» **Exercise data**:
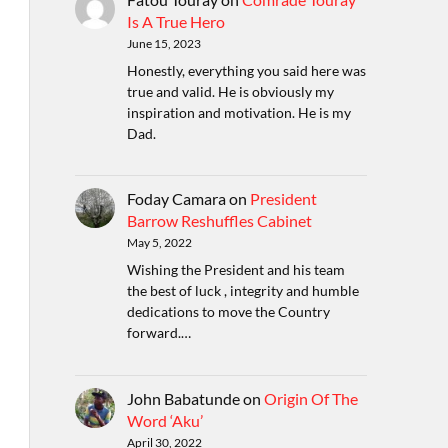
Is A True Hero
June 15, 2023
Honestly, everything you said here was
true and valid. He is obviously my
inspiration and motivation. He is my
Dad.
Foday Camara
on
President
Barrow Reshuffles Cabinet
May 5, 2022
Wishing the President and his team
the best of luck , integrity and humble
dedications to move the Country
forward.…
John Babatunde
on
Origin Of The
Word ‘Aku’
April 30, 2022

--

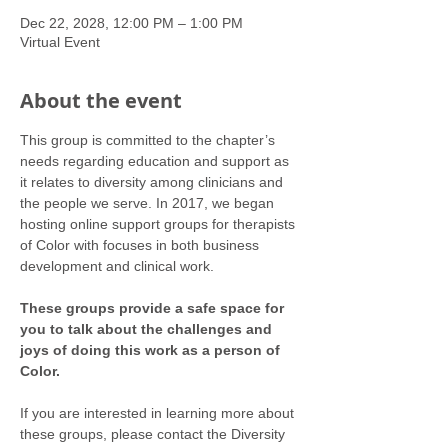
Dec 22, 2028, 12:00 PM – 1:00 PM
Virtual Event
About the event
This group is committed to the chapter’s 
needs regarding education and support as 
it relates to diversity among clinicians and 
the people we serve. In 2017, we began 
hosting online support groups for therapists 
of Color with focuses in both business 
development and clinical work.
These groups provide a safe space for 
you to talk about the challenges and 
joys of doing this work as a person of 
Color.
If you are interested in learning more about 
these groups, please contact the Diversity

» **Work task**:
Your answer should be the exact lines above from the one with "Is A True Hero" through the one with "April 30, 2022", both included, and nothing besides.

» **Answer for the task**:
Is A True Hero
June 15, 2023
Honestly, everything you said here was
true and valid. He is obviously my
inspiration and motivation. He is my
Dad.
Foday Camara
on
President
Barrow Reshuffles Cabinet
May 5, 2022
Wishing the President and his team
the best of luck , integrity and humble
dedications to move the Country
forward.…
John Babatunde
on
Origin Of The
Word ‘Aku’
April 30, 2022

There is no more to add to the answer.